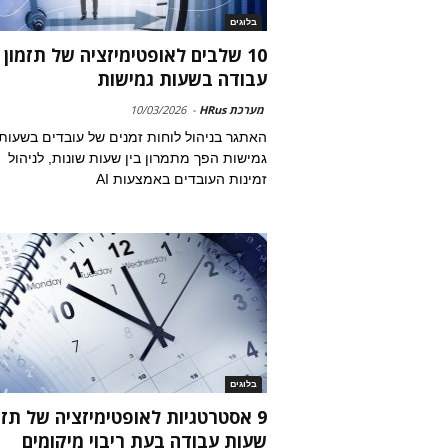
בלוגים
10 שלבים לאופטימיזציה של תזמון
עבודה בשעות גמישות
מערכת HRus
-
10/03/2026
האתגר בניהול לוחות זמנים של עובדים בשעות
גמישות הפך מתמרון בין שעות שונות, לניהול
זמינות העובדים באמצעות AI
בלוגים
9 אסטרטגיות לאופטימיזציה של תזמ
שעות עבודה בעת ריבוי מיקומים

▶ **Your goal**:
For the entries, state the number of lines that include the string "עבודה". Add no other words.

▶ **Answer**:
2